Willy Läng – der Poyamaler aus Château-d’Oex

  05.03.2021 Porträt

Man findet sie vor allem in der französischsprachigen Schweiz und in Frankreich an Bauernhäusern und Ferienchalets: die dekorativen Poyas des Kunstmalers Willy Läng aus Château-dOex. Die ersten auf rechteckige Holzbretter gemalten Alpaufzüge entstanden vor circa 200 Jahren rund um Greyerz und erfreuen sich steigender Beliebtheit.

VRENI MÜLLENER
Früher konnte es dem in Genf aufgewachsenen Willy Läng nicht weit genug in die Welt hinaus gehen. Nach der Lehre in einem Reisebüro wirkte Läng in Spanien als Reiseagent, arbeitete im Club Med auf Tahiti, bevor er dort während zwei Jahren ein Hotel führte. Ebenfalls auf Tahiti lernte der Weltenbummler seine Frau kennen, die später überallhin mit ihm ging. Es folgte die Tätigkeit als Tauchinstruktor auf den Seychellen und später verbrachten die beiden mehrere Jahre auf Bora Bora in Französisch-Polynesien. Immer wieder griff der Allrounder zu Pinsel und Farbe und übte sein Hobby, die Malerei, aus. Diese Kunst hat er als Bub in Genf bei seinem Nachbarn abgeschaut, seither malt der Autodidakt Bilder mit Sujets aus der jeweiligen Gegend, wo er sich gerade aufhält.

Auszeit für den Rest des Lebens
Die vielen Aufträge fürs Malen liessen in ihm den Plan reifen, ein Sabbatjahr einzuschalten und mit Frau und Sohn in die Schweiz zurückzukehren. Aus diesem Jahr wurden fast 50 Jahre. Zuerst liess sich die junge Familie im Vald’Illiez nieder. In Château-d’Oex fanden sie später eine Bleibe, die bis ins Alter seine Heimat werden sollte.

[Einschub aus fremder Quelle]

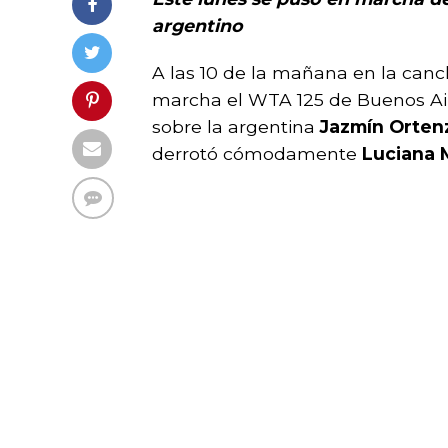
argentino
A las 10 de la mañana en la canc
marcha el WTA 125 de Buenos Aire
sobre la argentina
Jazmín Orten
derrotó cómodamente
Luciana 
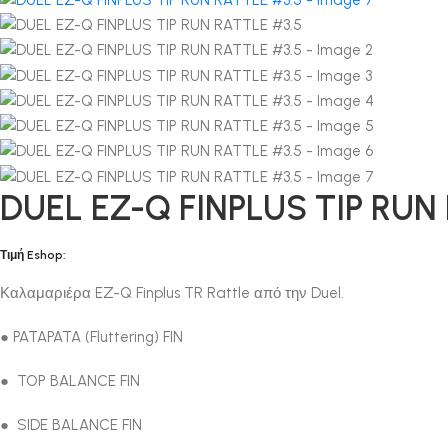
DUEL EZ-Q FINPLUS TIP RUN
Τιμή Eshop:
Καλαμαριέρα EZ-Q Finplus TR Rattle από την Duel.
● PATAPATA (Fluttering) FIN
● TOP BALANCE FIN
● SIDE BALANCE FIN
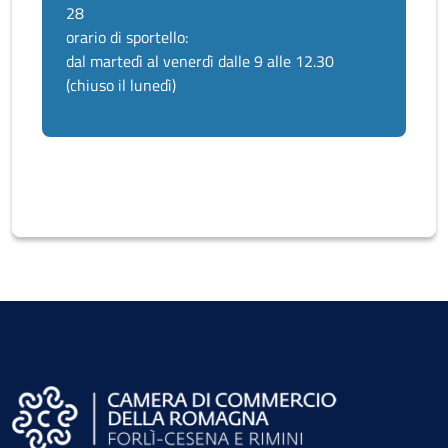
28
orario di sportello:
dal martedì al venerdì dalle 9 alle 12.30
(chiuso il lunedì)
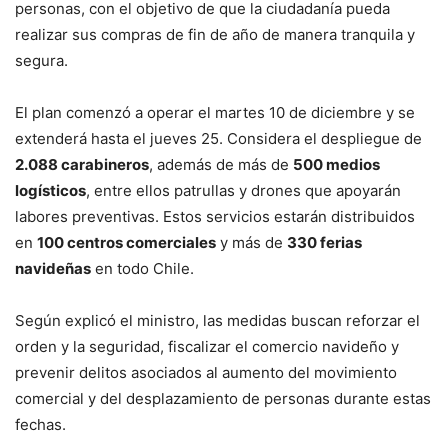
personas, con el objetivo de que la ciudadanía pueda
realizar sus compras de fin de año de manera tranquila y
segura.
El plan comenzó a operar el martes 10 de diciembre y se
extenderá hasta el jueves 25. Considera el despliegue de
2.088 carabineros
, además de más de
500 medios
logísticos
, entre ellos patrullas y drones que apoyarán
labores preventivas. Estos servicios estarán distribuidos
en
100 centros comerciales
y más de
330 ferias
navideñas
en todo Chile.
Según explicó el ministro, las medidas buscan reforzar el
orden y la seguridad, fiscalizar el comercio navideño y
prevenir delitos asociados al aumento del movimiento
comercial y del desplazamiento de personas durante estas
fechas.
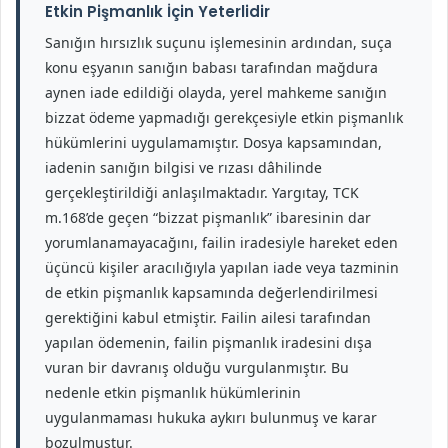
Etkin Pişmanlık İçin Yeterlidir
Sanığın hırsızlık suçunu işlemesinin ardından, suça
konu eşyanın sanığın babası tarafından mağdura
aynen iade edildiği olayda, yerel mahkeme sanığın
bizzat ödeme yapmadığı gerekçesiyle etkin pişmanlık
hükümlerini uygulamamıştır. Dosya kapsamından,
iadenin sanığın bilgisi ve rızası dâhilinde
gerçekleştirildiği anlaşılmaktadır. Yargıtay, TCK
m.168’de geçen “bizzat pişmanlık” ibaresinin dar
yorumlanamayacağını, failin iradesiyle hareket eden
üçüncü kişiler aracılığıyla yapılan iade veya tazminin
de etkin pişmanlık kapsamında değerlendirilmesi
gerektiğini kabul etmiştir. Failin ailesi tarafından
yapılan ödemenin, failin pişmanlık iradesini dışa
vuran bir davranış olduğu vurgulanmıştır. Bu
nedenle etkin pişmanlık hükümlerinin
uygulanmaması hukuka aykırı bulunmuş ve karar
bozulmuştur.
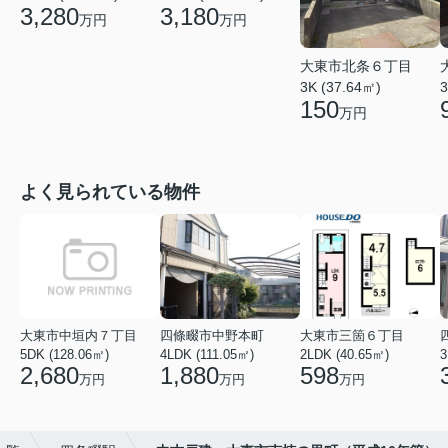
3,280
3,180
万円
万円
大東市北条６丁目
3K (37.64㎡)
3
150
万円
よく見られている物件
大東市中垣内７丁目
四條畷市中野本町
大東市三箇６丁目
5DK (128.06㎡)
4LDK (111.05㎡)
2LDK (40.65㎡)
3
2,680
1,880
598
万円
万円
万円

Musste sich der Familienvater anfänglich noch mit Nebenerwerben über Wasser halten, lebt er nun schon lange Zeit von seinen Bildern. Dies verdankt er vor allem auch der Poyamalerei. Anfänglich wanderte er auf die Westschweizer Alpen, stellte seine Staffelei vor eine Alphütte und malte drauflos. Den Eigentümern gefiel es, wenn ihr Chalet mit Farbe und Pinsel verewigt wurde. Sein Interesse für die Westschweizer Alpwirtschaft entwickelte sich langsam. Der Schritt, seinen ersten Alpaufzug zu malen, war vorprogrammiert, ohne zu wissen, was eine Poya genau ist.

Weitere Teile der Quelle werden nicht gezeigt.